▶ **Work order**: Exactly as written, give again the line with "Return results in <instances>...</instances>. Mask: **left" and all subsequent lines through the end of the records.

Records contained in a dataset
###

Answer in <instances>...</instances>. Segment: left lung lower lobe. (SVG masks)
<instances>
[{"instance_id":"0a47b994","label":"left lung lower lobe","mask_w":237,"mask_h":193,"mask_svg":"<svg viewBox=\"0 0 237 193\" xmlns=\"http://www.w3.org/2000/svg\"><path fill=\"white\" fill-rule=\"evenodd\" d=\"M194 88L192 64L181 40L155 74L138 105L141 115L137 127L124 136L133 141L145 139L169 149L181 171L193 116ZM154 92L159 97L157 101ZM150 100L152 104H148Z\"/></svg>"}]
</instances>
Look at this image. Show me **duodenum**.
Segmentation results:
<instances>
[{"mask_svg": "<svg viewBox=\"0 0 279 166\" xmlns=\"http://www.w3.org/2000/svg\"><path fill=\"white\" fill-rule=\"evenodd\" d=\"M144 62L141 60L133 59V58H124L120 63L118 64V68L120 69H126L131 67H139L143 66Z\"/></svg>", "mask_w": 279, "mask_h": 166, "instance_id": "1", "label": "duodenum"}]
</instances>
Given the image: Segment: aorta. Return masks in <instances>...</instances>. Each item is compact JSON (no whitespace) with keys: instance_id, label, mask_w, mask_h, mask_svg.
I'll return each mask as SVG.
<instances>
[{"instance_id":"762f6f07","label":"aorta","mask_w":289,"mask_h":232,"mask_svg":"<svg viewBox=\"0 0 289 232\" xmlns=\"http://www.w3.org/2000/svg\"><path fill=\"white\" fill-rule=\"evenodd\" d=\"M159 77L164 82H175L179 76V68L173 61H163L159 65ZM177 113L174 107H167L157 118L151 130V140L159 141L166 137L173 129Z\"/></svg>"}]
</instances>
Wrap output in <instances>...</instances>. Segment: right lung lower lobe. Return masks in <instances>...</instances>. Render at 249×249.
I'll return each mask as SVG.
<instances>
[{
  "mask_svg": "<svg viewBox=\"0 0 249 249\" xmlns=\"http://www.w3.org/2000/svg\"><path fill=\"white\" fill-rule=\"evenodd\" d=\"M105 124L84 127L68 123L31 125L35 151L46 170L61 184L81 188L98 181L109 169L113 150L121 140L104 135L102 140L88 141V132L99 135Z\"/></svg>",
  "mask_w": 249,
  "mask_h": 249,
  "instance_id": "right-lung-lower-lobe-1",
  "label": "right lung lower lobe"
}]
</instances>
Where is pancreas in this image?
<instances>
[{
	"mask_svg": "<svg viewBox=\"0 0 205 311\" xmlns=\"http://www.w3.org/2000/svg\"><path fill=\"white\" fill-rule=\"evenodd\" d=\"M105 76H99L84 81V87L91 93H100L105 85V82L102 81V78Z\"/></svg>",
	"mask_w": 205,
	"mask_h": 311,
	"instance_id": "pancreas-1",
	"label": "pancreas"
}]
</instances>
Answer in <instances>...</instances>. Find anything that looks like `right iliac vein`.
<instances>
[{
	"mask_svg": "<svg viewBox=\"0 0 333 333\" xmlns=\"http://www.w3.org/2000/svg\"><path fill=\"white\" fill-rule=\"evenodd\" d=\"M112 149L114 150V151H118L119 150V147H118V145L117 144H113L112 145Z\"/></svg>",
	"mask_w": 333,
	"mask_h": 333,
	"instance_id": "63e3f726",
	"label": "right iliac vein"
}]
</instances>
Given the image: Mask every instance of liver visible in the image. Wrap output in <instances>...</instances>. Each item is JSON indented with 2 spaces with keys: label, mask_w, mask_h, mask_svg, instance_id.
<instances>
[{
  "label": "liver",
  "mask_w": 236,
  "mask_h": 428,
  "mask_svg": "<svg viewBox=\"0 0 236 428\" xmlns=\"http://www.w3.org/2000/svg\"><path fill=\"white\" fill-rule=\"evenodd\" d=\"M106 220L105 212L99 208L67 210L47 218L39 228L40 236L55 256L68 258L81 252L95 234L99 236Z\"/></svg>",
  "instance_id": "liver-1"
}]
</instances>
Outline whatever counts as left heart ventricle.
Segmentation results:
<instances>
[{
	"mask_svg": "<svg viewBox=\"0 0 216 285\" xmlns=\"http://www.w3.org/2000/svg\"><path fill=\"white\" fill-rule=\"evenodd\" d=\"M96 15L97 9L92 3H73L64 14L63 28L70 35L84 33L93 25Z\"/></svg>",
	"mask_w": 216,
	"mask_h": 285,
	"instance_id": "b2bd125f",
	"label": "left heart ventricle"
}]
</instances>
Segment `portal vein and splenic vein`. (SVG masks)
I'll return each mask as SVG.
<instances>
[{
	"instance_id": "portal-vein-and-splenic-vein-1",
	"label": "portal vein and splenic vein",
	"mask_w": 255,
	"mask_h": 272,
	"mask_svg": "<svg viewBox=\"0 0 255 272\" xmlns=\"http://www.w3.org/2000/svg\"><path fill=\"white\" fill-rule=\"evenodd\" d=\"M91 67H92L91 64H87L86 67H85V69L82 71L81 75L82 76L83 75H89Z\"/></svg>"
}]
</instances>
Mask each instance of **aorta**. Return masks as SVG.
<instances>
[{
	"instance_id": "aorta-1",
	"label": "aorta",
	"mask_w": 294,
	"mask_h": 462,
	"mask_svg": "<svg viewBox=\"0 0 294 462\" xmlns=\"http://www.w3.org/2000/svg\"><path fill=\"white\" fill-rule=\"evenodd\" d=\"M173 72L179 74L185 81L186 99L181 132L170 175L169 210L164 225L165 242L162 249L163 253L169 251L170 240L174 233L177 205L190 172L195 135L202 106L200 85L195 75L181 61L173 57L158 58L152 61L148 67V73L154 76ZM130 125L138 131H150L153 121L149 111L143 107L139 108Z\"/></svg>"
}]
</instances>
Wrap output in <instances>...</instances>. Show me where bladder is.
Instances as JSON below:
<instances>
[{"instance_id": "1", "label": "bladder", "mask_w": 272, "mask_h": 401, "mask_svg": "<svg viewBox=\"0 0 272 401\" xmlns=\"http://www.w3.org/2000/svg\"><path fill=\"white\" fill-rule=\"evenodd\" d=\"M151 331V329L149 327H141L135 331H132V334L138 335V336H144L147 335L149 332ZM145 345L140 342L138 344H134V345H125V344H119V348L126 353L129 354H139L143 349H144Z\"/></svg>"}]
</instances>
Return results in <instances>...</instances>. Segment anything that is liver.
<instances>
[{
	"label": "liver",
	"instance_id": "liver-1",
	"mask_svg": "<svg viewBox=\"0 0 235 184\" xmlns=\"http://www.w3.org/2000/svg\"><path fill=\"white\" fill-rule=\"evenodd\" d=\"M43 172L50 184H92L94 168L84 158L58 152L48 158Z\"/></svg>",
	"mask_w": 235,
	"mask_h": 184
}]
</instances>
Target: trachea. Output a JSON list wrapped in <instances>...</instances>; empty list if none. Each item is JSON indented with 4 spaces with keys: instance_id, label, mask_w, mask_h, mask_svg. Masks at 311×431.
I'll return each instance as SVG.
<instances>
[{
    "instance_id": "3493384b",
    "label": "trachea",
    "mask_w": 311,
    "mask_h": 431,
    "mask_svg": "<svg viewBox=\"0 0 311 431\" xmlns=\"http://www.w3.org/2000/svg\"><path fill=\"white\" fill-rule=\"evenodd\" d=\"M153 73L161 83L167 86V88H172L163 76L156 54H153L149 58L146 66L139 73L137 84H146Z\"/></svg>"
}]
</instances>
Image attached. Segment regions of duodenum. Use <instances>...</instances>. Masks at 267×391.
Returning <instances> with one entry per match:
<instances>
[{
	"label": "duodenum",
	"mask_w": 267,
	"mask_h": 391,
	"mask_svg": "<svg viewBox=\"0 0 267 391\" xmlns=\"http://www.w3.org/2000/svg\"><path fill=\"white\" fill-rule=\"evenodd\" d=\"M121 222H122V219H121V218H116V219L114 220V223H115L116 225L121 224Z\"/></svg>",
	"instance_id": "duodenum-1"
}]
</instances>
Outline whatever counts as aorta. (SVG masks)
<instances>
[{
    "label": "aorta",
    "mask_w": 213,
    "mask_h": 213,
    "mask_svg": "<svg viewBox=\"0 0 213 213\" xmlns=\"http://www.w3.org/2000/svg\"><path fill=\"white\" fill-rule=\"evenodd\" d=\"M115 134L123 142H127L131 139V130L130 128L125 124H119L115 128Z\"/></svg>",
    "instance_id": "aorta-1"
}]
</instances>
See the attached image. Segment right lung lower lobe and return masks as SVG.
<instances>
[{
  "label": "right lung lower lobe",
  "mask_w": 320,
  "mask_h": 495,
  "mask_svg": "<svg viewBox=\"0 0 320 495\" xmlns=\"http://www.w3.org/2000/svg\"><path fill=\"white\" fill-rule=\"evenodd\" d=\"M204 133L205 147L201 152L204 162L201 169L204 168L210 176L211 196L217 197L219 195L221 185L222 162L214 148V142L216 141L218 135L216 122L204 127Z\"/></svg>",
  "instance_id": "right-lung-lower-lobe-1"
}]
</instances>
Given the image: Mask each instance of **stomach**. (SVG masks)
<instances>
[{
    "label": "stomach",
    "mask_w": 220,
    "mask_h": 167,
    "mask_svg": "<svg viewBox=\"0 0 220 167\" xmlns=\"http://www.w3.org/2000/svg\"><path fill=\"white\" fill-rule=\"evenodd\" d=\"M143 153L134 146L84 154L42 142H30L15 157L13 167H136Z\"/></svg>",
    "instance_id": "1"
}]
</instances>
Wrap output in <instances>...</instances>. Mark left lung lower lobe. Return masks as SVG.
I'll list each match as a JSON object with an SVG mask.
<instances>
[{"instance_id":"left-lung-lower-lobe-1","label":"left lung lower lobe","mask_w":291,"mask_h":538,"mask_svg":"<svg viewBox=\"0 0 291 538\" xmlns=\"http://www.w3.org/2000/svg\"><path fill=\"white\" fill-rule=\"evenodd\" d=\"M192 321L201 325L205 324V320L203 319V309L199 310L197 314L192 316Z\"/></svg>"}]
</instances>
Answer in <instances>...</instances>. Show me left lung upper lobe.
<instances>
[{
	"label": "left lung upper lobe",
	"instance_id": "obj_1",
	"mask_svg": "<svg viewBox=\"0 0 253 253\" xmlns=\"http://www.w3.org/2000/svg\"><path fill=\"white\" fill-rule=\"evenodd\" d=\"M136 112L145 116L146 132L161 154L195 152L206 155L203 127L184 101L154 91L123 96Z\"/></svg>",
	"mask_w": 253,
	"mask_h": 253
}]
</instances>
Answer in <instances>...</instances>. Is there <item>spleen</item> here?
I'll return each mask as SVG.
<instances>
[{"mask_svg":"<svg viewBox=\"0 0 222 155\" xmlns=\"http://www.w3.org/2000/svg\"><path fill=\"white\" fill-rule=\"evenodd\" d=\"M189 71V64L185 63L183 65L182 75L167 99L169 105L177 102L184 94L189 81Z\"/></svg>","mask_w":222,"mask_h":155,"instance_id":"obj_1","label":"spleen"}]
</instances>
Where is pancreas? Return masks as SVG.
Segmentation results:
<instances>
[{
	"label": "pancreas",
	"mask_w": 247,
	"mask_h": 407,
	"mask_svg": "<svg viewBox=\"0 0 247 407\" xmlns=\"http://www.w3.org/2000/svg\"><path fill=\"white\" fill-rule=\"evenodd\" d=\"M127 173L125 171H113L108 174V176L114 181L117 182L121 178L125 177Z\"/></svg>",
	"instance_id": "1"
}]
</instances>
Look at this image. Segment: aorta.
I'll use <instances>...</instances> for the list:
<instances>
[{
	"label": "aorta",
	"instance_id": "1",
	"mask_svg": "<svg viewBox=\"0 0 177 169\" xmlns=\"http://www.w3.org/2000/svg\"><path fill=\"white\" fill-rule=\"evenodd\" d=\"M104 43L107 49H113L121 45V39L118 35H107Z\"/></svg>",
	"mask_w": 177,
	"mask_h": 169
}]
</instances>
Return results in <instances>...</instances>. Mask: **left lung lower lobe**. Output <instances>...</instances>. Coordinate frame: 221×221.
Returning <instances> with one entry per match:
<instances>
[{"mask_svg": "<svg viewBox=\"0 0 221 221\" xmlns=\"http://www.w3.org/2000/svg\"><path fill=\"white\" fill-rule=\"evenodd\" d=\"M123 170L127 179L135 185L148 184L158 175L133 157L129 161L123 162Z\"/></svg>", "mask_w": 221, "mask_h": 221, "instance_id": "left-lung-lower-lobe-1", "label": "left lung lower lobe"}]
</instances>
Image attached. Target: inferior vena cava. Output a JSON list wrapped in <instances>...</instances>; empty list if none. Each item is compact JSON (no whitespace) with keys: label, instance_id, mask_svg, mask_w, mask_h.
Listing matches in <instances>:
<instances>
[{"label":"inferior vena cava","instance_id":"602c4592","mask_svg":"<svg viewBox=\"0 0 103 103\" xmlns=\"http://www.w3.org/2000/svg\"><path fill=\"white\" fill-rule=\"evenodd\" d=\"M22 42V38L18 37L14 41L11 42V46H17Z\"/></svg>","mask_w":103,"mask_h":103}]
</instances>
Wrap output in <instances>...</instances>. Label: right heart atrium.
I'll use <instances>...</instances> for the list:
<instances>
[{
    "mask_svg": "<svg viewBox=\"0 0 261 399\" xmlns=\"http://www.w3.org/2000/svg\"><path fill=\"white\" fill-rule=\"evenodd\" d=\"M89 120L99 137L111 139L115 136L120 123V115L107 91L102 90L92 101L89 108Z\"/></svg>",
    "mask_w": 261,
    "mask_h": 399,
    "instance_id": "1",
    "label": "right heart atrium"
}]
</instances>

###

▶ **Result of this exercise**:
Return results in <instances>...</instances>. Mask: **left lung lower lobe**. Output <instances>...</instances>. Coordinate frame: 221×221.
Returning <instances> with one entry per match:
<instances>
[{"mask_svg": "<svg viewBox=\"0 0 221 221\" xmlns=\"http://www.w3.org/2000/svg\"><path fill=\"white\" fill-rule=\"evenodd\" d=\"M123 170L127 179L135 185L148 184L158 175L133 157L129 161L123 162Z\"/></svg>", "mask_w": 221, "mask_h": 221, "instance_id": "left-lung-lower-lobe-1", "label": "left lung lower lobe"}]
</instances>
Image attached. Target: inferior vena cava. Output a JSON list wrapped in <instances>...</instances>; empty list if none. Each item is compact JSON (no whitespace) with keys: label, instance_id, mask_svg, mask_w, mask_h.
Listing matches in <instances>:
<instances>
[{"label":"inferior vena cava","instance_id":"602c4592","mask_svg":"<svg viewBox=\"0 0 103 103\" xmlns=\"http://www.w3.org/2000/svg\"><path fill=\"white\" fill-rule=\"evenodd\" d=\"M22 42V38L18 37L14 41L11 42V46H17Z\"/></svg>","mask_w":103,"mask_h":103}]
</instances>
Wrap output in <instances>...</instances>. Label: right heart atrium.
I'll use <instances>...</instances> for the list:
<instances>
[{
    "mask_svg": "<svg viewBox=\"0 0 261 399\" xmlns=\"http://www.w3.org/2000/svg\"><path fill=\"white\" fill-rule=\"evenodd\" d=\"M89 120L99 137L111 139L115 136L120 123V115L107 91L102 90L92 101L89 108Z\"/></svg>",
    "mask_w": 261,
    "mask_h": 399,
    "instance_id": "1",
    "label": "right heart atrium"
}]
</instances>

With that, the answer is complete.